*Source records*:
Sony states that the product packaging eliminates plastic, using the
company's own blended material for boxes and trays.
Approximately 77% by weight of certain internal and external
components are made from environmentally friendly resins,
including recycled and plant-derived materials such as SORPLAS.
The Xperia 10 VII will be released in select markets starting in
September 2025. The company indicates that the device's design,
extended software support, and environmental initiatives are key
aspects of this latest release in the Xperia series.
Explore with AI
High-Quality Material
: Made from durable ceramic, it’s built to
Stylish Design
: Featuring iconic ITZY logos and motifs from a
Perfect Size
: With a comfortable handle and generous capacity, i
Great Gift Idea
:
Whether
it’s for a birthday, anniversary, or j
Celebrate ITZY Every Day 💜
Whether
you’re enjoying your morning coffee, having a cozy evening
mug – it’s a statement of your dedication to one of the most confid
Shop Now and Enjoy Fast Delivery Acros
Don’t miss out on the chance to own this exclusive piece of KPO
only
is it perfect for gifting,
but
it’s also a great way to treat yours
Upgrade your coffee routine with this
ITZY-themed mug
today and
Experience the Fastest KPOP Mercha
...
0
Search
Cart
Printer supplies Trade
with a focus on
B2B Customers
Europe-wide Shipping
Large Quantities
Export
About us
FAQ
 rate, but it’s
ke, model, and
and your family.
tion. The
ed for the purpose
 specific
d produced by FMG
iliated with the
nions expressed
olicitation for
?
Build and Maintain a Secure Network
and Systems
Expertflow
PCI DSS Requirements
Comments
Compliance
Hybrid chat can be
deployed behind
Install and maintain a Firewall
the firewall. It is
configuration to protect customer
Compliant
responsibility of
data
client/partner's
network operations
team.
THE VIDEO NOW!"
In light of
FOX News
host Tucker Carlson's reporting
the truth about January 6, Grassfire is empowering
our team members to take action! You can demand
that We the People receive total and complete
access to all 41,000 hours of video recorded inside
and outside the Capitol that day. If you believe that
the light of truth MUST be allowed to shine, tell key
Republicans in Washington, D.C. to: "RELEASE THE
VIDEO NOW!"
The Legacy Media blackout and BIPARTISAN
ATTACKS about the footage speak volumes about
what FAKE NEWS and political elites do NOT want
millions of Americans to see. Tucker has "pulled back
---
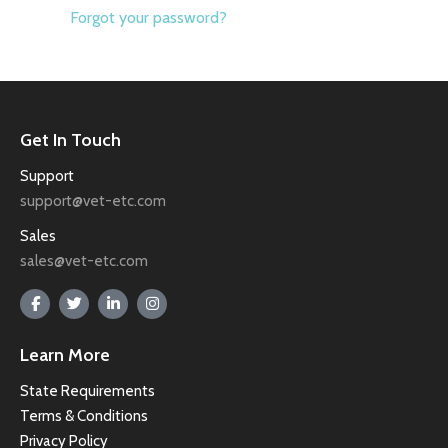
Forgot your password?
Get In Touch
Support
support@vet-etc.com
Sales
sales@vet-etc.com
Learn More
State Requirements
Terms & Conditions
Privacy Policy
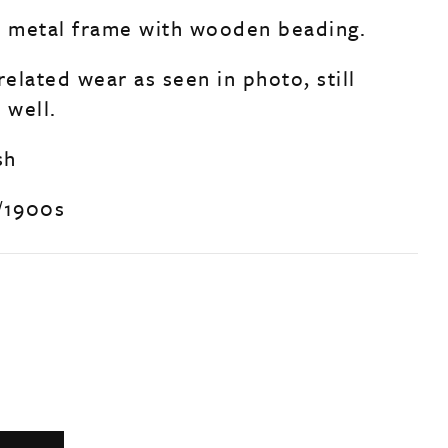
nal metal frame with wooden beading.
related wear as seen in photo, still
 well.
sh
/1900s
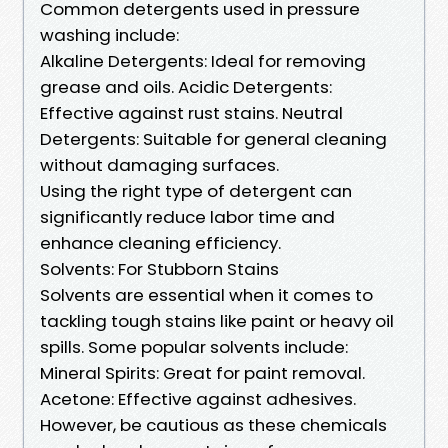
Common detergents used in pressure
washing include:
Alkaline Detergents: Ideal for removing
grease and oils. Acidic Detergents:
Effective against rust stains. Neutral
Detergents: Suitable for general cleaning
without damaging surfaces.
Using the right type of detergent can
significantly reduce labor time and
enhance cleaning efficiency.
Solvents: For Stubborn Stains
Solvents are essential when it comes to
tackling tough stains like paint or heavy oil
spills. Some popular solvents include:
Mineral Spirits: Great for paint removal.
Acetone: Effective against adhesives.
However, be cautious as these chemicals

*Aim of the task*:
Take the lines above from the one containing "access to all" to the one containing "millions of Americans" and retype them exactly, both ends included, with nothing added.

*Solution to the exercise*:
access to all 41,000 hours of video recorded inside
and outside the Capitol that day. If you believe that
the light of truth MUST be allowed to shine, tell key
Republicans in Washington, D.C. to: "RELEASE THE
VIDEO NOW!"
The Legacy Media blackout and BIPARTISAN
ATTACKS about the footage speak volumes about
what FAKE NEWS and political elites do NOT want
millions of Americans to see. Tucker has "pulled back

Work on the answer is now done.